# Consecutive Numbers

I have a file that contains a list of numbers. I'm trying to process
the file to find out how many rows start with 4 consecutive numbers
(either ascending or decending). Currently I've got

use strict;
use warnings;

open (IN, '4bell.txt') or die "Can't open IN: \$!";

my \$runs = 0;
while(<IN>){
chomp;
my \$first = substr(\$_,0,1);
my \$asc = \$first . \$first+1 . \$first+2 . \$first+3;
my \$des = \$first . \$first-1 . \$first-2 . \$first-3;
if (/^(\$asc|\$des)/){
\$runs++
}
}
print "There were \$runs runs\n";

IN
12345867
23457658
34568765
43215687
13245678

Prints
There were 4 runs

which is correct. However I can't help but think there must be a
shorter solution but can't think of it. Any ideas?
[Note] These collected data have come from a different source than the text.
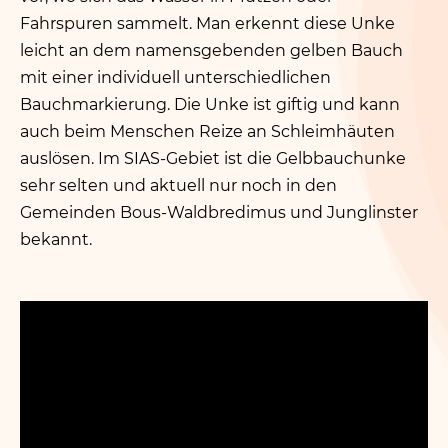
Fahrspuren sammelt. Man erkennt diese Unke
leicht an dem namensgebenden gelben Bauch
mit einer individuell unterschiedlichen
Bauchmarkierung. Die Unke ist giftig und kann
auch beim Menschen Reize an Schleimhäuten
auslösen. Im SIAS-Gebiet ist die Gelbbauchunke
sehr selten und aktuell nur noch in den
Gemeinden Bous-Waldbredimus und Junglinster
bekannt.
The file could
contain up to 5000 lines.

## Re: Consecutive Numbers

Graham Drabble wrote:

Here's my solution.  I don't know if it's better or worse, but it's
certainly different (a couple extra test cases given - 6 'valid' lines
total):

#!/usr/bin/perl
use strict;
use warnings;

my \$rows;

while (<DATA>){
chomp;
my @nums = (split //)[0..3];
\$rows++ if (grep {\$nums[\$_] == \$nums[\$_-1]+1} 1..3) == 3;
\$rows++ if (grep {\$nums[\$_] == \$nums[\$_-1]-1} 1..3) == 3;
}

print "Total of \$rows rows\n";

__DATA__
12345867
23457658
34568765
43215687
13245678
67893131
12335668
13456789
76542109

## Re: Consecutive Numbers

Please don't speak of numbers when you mean digits.  Your example is hard
to understand without that distinction.  That is a waste of time.

Worry about speed when the program runs too slow, not before.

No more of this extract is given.